From acc0891e8502799bdd0a7fb3a58cdc87ab7892ec Mon Sep 17 00:00:00 2001
From: Johan Nordberg <its@johan-nordberg.com>
Date: Fri, 27 May 2022 05:58:09 +0000
Subject: [PATCH] Improve sentence boundary detection

---
 tortoise/utils/text.py | 19 +++++++++++++++++--
 1 file changed, 17 insertions(+), 2 deletions(-)

diff --git a/tortoise/utils/text.py b/tortoise/utils/text.py
index 18bcebb..fb36311 100644
--- a/tortoise/utils/text.py
+++ b/tortoise/utils/text.py
@@ -50,14 +50,18 @@ def split_and_recombine_text(text, desired_length=200, max_length=300):
             commit()
         # check for sentence boundaries
         elif not in_quote and (c in '!?\n' or (c == '.' and next_c in '\n ')):
+            # seek forward if we have consecutive boundary markers but still within the max length
+            while len(current) < max_length and next_c in '!?.':
+                c, next_c = seek(1)
+                current += c
             split_pos.append(pos)
             if len(current) >= desired_length:
                 commit()
     rv.append(current)
 
-    # clean up
+    # clean up, remove lines with only whitespace or punctuation
     rv = [s.strip() for s in rv]
-    rv = [s for s in rv if len(s) > 0]
+    rv = [s for s in rv if len(s) > 0 and not re.match(r'^[\s\.,;:!?]*$', s)]
 
     return rv
 
@@ -81,4 +85,15 @@ if __name__ == '__main__':
                               'inthemiddlebutinotinthislongword.',
                               '"Don\'t split my quote... please"'])
 
+        def test_split_and_recombine_text_2(self):
+            text = """
+            When you are really angry sometimes you use consecutive exclamation marks!!!!!! Is this a good thing to do?!?!?!

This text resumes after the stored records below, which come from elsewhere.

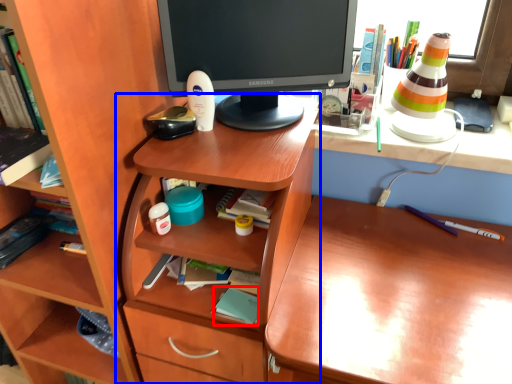 Question: Among these objects, which one is farthest to the camera, book (highlighted by a red box) or table (highlighted by a blue box)?

Choices:
 (A) book
 (B) table

Answer: (A) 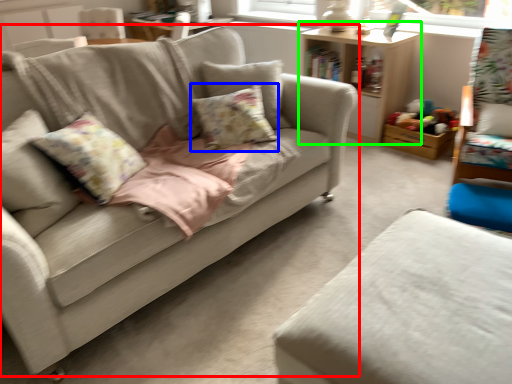 Question: Estimate the real-world distances between objects in this image. Which object is closer to studio couch (highlighted by a red box), pillow (highlighted by a blue box) or table (highlighted by a green box)?

Choices:
 (A) pillow
 (B) table

Answer: (A) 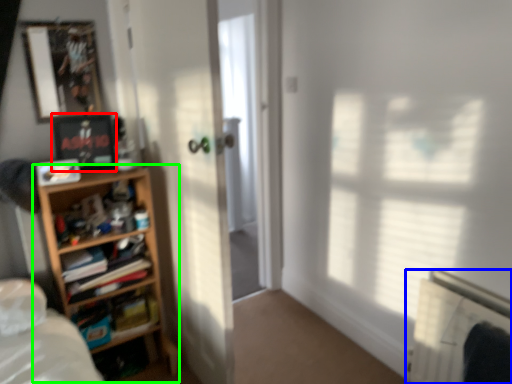 Question: Which object is the closest to the picture frame (highlighted by a red box)? Choose among these: radiator (highlighted by a blue box) or shelf (highlighted by a green box).

Choices:
 (A) radiator
 (B) shelf

Answer: (B) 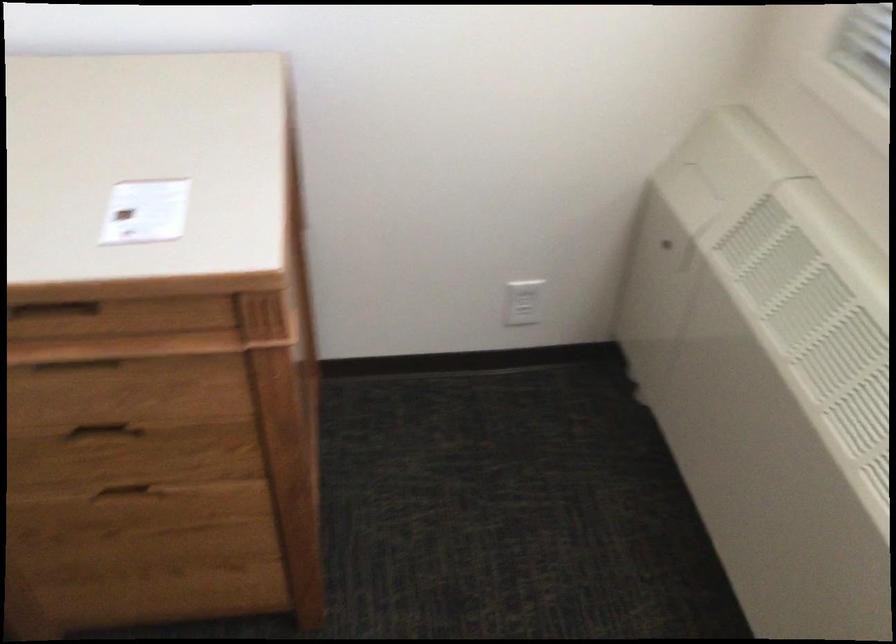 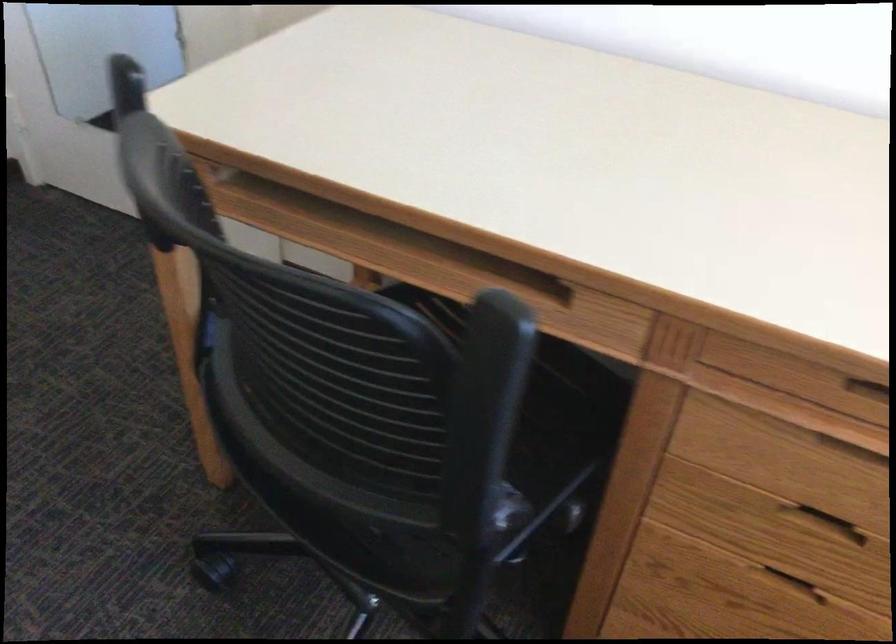 Question: The first image is from the beginning of the video and the second image is from the end. How did the camera likely rotate when shooting the video?

Choices:
 (A) Left
 (B) Right
 (C) Up
 (D) Down

Answer: (A) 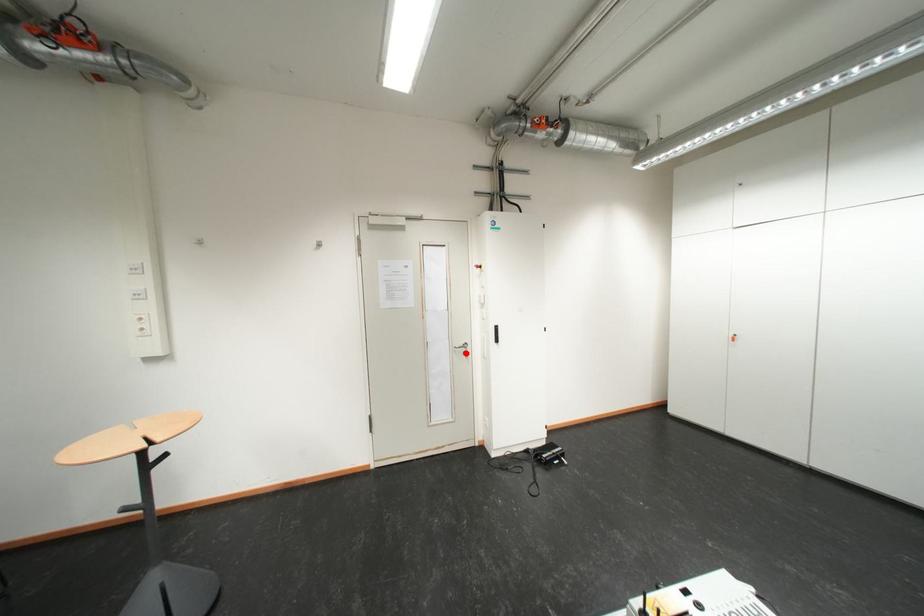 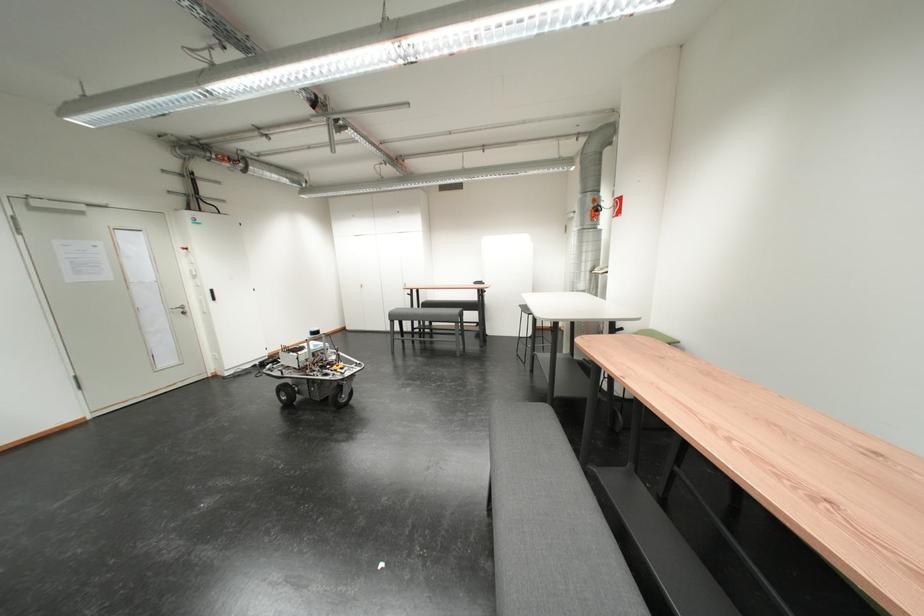 The point at the highlighted location is marked in the first image. Where is the corresponding point in the second image?

(184, 314) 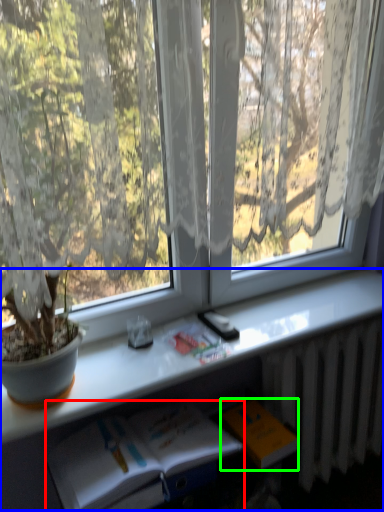 Question: Based on their relative distances, which object is farther from book (highlighted by a red box)? Choose from computer desk (highlighted by a blue box) and paperback book (highlighted by a green box).

Choices:
 (A) computer desk
 (B) paperback book

Answer: (B) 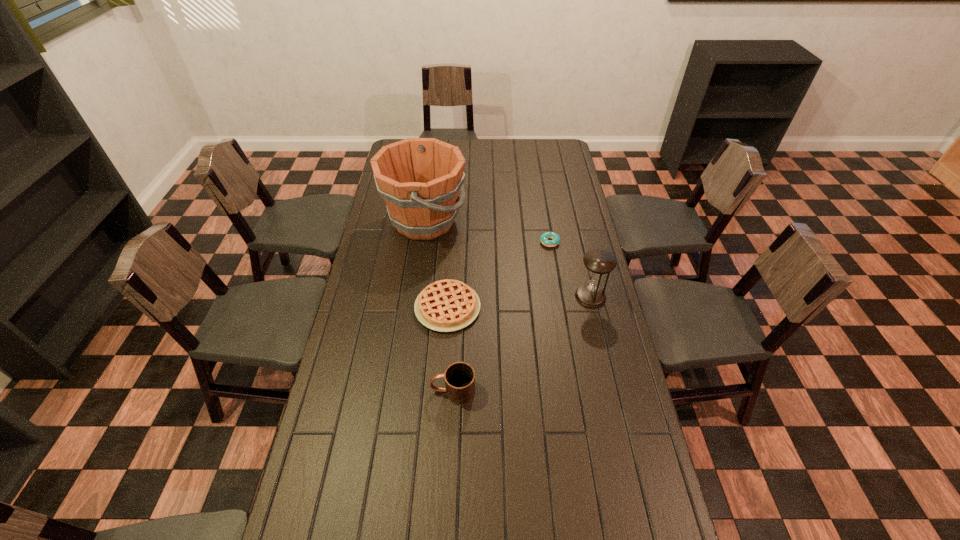 Locate an element on the screen. The image size is (960, 540). the tallest object is located at coordinates (420, 179).

Locate an element on the screen. The height and width of the screenshot is (540, 960). the rightmost object is located at coordinates tap(598, 262).

Where is `the second tallest object`? The width and height of the screenshot is (960, 540). the second tallest object is located at coordinates (598, 262).

At what (x,y) coordinates should I click in order to perform the action: click on mug. Please return your answer as a coordinate pair (x, y). Looking at the image, I should click on (459, 377).

The height and width of the screenshot is (540, 960). In order to click on the nearest object in this screenshot , I will do `click(459, 377)`.

At what (x,y) coordinates should I click in order to perform the action: click on pie. Please return your answer as a coordinate pair (x, y). This screenshot has width=960, height=540. Looking at the image, I should click on (448, 305).

The image size is (960, 540). I want to click on doughnut, so pyautogui.click(x=545, y=236).

You are a GUI agent. You are given a task and a screenshot of the screen. Output one action in this format:
    pyautogui.click(x=<x>, y=<y>)
    Task: Click on the fourth object from left to right
    
    Given the screenshot: What is the action you would take?
    pyautogui.click(x=545, y=236)

Where is `vacant region located on the handle side of the tallest object`? vacant region located on the handle side of the tallest object is located at coordinates (516, 221).

Where is `vacant space located on the left of the hourglass`? vacant space located on the left of the hourglass is located at coordinates (544, 296). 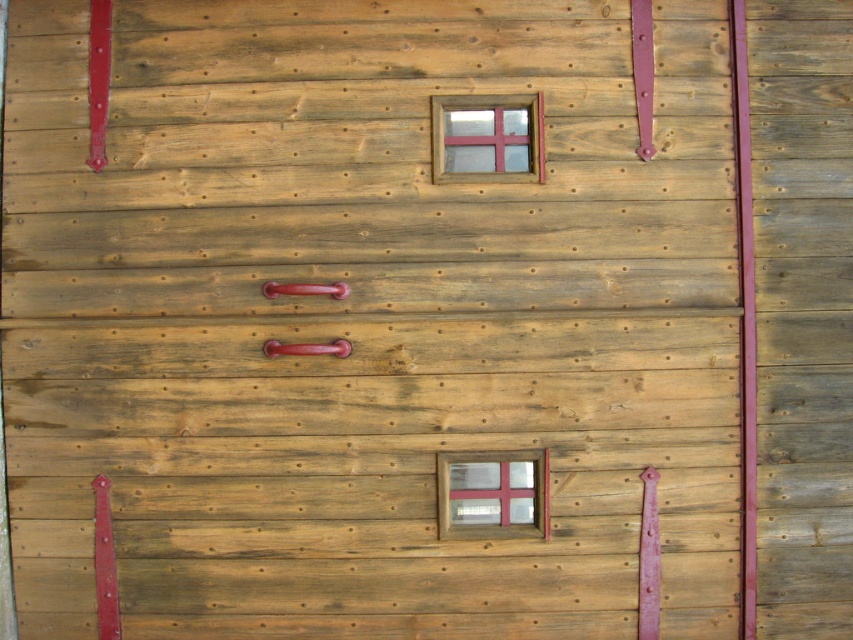 Question: Which object is farther from the camera taking this photo?

Choices:
 (A) matte wooden window at upper center
 (B) shiny red metal handle at center

Answer: (A)

Question: Observing the image, what is the correct spatial positioning of glossy metal handle at center in reference to shiny red metal handle at center?

Choices:
 (A) right
 (B) left

Answer: (B)

Question: Which point is closer to the camera taking this photo?

Choices:
 (A) (445, 483)
 (B) (292, 288)
 (C) (331, 348)

Answer: (B)

Question: Can you confirm if matte wooden window at upper center is wider than glossy metal handle at center?

Choices:
 (A) yes
 (B) no

Answer: (A)

Question: Observing the image, what is the correct spatial positioning of matte wooden window at upper center in reference to glossy metal handle at center?

Choices:
 (A) right
 (B) left

Answer: (A)

Question: Which point is farther to the camera?

Choices:
 (A) shiny red metal handle at center
 (B) matte wooden window at upper center
 (C) wooden frame window at center

Answer: (C) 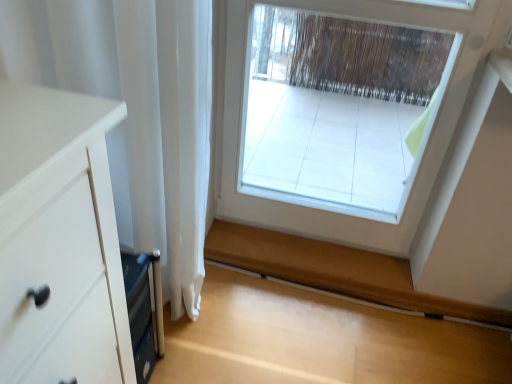 Where is `white glossy door at center`? Image resolution: width=512 pixels, height=384 pixels. white glossy door at center is located at coordinates (423, 138).

The height and width of the screenshot is (384, 512). Describe the element at coordinates (423, 138) in the screenshot. I see `white glossy door at center` at that location.

Where is `white glossy door at center`? The height and width of the screenshot is (384, 512). white glossy door at center is located at coordinates (423, 138). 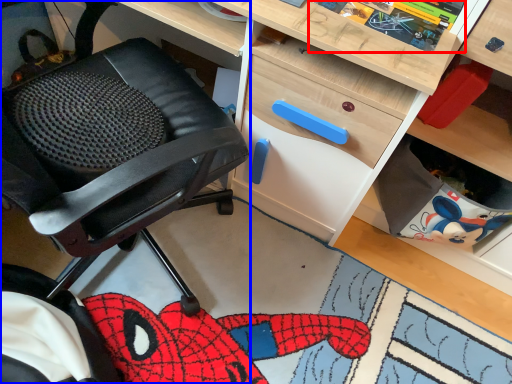 Question: Which object is further to the camera taking this photo, comic book (highlighted by a red box) or chair (highlighted by a blue box)?

Choices:
 (A) comic book
 (B) chair

Answer: (A)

+            I don't know but we should handle this situation..........................
+            """
+            self.assertEqual(split_and_recombine_text(text, desired_length=30, max_length=50),
+                             ['When you are really angry sometimes you use',
+                              'consecutive exclamation marks!!!!!!',
+                              'Is this a good thing to do?!?!?!',
+                              'I don\'t know but we should handle this situation.'])
+
     unittest.main()